━━━ Records to use
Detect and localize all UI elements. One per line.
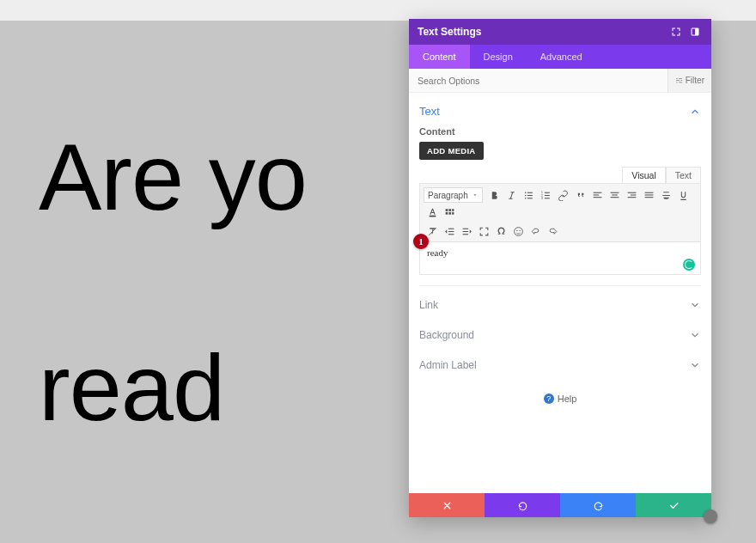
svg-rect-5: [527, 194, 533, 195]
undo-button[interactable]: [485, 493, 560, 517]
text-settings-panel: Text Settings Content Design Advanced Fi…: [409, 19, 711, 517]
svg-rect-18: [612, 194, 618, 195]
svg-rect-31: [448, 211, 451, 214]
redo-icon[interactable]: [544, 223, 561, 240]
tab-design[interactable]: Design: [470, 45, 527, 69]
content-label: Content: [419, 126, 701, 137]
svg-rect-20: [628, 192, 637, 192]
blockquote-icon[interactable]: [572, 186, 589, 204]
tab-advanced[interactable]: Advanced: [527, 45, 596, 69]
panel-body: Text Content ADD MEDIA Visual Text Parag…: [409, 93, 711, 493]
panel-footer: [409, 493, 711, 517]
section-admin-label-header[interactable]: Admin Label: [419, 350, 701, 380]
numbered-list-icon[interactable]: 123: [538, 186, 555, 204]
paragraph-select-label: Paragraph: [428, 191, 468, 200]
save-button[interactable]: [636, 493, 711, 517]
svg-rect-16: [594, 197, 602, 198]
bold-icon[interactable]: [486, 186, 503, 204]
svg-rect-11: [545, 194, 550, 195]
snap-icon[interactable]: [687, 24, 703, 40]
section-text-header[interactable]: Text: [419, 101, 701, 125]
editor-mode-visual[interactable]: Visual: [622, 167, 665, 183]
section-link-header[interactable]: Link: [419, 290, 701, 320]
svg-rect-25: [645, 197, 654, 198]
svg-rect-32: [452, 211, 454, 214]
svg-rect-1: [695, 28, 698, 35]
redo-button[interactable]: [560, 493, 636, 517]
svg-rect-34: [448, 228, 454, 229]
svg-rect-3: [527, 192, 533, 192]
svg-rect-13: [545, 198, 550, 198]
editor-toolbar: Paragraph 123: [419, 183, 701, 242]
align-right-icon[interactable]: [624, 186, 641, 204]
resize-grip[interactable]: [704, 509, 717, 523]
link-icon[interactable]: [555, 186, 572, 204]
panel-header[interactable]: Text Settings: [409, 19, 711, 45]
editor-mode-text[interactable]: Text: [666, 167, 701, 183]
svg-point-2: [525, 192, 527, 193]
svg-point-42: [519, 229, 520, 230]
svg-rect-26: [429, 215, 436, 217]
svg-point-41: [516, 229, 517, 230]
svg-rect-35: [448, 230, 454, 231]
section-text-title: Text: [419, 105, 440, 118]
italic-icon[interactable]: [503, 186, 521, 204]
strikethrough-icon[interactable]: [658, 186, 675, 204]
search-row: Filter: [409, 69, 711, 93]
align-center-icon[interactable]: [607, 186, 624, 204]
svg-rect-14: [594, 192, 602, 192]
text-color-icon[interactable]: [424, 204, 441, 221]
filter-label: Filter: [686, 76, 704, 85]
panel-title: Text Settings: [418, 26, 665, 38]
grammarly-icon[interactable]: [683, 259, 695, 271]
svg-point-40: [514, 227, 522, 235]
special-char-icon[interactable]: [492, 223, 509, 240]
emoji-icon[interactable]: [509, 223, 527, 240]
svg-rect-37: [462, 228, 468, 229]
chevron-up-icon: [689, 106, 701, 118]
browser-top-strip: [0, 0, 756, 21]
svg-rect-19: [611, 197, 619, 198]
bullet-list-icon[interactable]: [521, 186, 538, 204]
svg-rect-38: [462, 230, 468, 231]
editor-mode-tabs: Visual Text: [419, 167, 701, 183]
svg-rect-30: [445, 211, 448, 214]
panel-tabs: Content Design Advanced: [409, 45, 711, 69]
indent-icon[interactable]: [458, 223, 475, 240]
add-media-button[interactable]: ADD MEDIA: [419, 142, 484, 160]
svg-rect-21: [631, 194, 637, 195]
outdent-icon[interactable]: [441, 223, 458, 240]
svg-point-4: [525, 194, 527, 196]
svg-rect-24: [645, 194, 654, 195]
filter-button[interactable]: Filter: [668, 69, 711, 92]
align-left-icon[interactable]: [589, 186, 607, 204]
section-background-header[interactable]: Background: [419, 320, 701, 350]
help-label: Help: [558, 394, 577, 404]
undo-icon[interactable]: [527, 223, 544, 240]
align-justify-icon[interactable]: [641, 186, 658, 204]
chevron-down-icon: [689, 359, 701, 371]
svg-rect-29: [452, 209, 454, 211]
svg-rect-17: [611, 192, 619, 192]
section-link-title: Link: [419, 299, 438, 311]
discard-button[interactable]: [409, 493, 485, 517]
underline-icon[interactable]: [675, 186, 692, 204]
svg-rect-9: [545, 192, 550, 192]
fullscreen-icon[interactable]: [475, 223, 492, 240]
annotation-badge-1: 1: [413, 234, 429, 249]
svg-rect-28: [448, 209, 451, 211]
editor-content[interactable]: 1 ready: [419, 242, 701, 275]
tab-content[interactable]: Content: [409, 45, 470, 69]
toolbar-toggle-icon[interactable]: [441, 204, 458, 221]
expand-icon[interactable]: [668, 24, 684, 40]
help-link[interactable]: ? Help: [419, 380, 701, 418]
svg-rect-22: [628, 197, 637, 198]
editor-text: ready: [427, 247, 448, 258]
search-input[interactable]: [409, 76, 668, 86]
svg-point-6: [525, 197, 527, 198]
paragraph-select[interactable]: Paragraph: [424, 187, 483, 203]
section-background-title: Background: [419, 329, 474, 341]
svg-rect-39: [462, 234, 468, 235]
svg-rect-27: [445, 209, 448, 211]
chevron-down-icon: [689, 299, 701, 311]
━━━━━━
━━━ Records to use
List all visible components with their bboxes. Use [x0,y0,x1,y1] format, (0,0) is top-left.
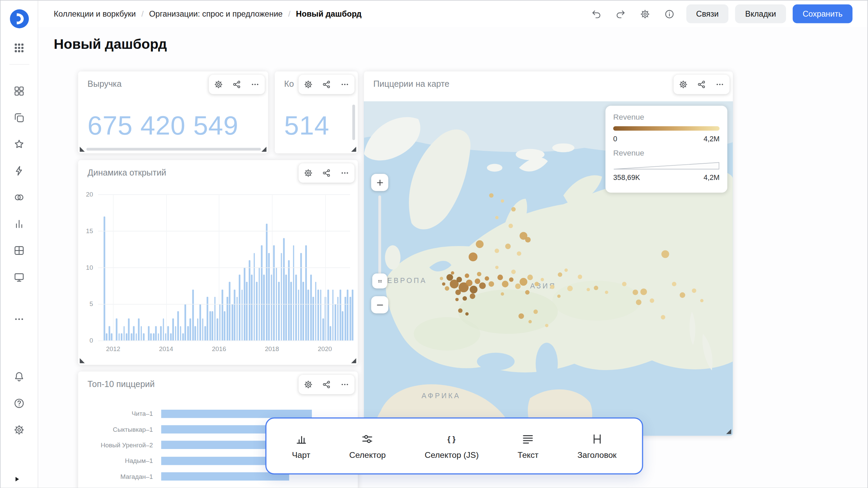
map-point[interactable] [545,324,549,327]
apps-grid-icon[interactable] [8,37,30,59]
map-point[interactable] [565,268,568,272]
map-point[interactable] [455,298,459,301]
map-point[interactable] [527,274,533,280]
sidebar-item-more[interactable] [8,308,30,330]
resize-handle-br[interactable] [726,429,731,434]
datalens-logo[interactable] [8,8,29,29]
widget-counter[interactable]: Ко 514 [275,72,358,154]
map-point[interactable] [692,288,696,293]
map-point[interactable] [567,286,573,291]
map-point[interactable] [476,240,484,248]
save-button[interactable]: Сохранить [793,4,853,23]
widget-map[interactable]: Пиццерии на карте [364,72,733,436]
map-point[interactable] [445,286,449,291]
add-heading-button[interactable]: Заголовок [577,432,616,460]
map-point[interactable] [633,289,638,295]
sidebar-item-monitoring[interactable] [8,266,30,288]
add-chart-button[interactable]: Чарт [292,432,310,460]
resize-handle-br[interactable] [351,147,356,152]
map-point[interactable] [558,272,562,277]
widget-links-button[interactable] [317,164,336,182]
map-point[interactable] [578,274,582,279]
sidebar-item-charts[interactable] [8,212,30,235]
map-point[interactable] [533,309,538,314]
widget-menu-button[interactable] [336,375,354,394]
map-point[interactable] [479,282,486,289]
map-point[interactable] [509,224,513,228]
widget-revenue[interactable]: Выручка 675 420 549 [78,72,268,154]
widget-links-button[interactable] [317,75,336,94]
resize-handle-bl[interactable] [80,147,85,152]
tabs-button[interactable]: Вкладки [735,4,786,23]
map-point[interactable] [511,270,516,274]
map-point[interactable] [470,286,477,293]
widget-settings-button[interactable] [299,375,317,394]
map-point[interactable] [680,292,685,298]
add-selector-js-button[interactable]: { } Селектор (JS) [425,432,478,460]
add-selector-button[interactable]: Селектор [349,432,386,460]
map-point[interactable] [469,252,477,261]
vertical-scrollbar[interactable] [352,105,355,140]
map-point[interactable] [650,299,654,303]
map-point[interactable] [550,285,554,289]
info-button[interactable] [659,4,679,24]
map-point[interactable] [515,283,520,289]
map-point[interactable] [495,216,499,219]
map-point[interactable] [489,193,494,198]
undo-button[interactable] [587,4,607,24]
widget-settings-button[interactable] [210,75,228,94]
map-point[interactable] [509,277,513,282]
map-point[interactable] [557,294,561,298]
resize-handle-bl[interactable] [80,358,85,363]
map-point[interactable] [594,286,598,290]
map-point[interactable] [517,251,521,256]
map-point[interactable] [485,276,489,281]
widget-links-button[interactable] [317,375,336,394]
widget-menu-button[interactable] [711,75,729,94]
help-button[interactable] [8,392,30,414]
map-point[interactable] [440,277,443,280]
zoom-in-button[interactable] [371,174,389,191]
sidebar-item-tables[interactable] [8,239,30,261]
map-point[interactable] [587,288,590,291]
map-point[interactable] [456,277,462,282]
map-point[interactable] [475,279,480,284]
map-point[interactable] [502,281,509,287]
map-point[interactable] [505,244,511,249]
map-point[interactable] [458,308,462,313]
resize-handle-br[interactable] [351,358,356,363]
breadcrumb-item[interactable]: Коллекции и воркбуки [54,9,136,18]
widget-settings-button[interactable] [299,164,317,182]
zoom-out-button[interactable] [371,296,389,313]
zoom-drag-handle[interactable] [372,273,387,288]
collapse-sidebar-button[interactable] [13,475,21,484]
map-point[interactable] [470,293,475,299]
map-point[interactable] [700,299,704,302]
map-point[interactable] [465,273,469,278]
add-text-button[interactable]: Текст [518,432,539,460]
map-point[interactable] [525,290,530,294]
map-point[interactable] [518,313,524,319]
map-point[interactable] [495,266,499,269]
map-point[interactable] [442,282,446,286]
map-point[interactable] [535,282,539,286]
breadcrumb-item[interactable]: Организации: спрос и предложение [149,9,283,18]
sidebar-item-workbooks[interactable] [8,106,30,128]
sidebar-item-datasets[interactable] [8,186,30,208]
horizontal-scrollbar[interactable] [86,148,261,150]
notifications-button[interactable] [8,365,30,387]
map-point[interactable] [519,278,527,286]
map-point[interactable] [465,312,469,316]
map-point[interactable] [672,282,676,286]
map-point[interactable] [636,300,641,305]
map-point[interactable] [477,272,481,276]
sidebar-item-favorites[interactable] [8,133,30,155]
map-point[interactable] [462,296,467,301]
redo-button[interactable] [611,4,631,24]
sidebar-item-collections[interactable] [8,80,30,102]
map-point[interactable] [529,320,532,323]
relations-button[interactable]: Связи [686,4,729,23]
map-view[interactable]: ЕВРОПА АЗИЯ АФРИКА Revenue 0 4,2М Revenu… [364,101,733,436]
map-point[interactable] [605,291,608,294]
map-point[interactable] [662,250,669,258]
━━━━━━
For every line of the records that has the word "toolbar" in it, make a copy.

editor-toolbar: Paragraph 123: [419, 183, 701, 242]
toolbar-toggle-icon[interactable]: [441, 204, 458, 221]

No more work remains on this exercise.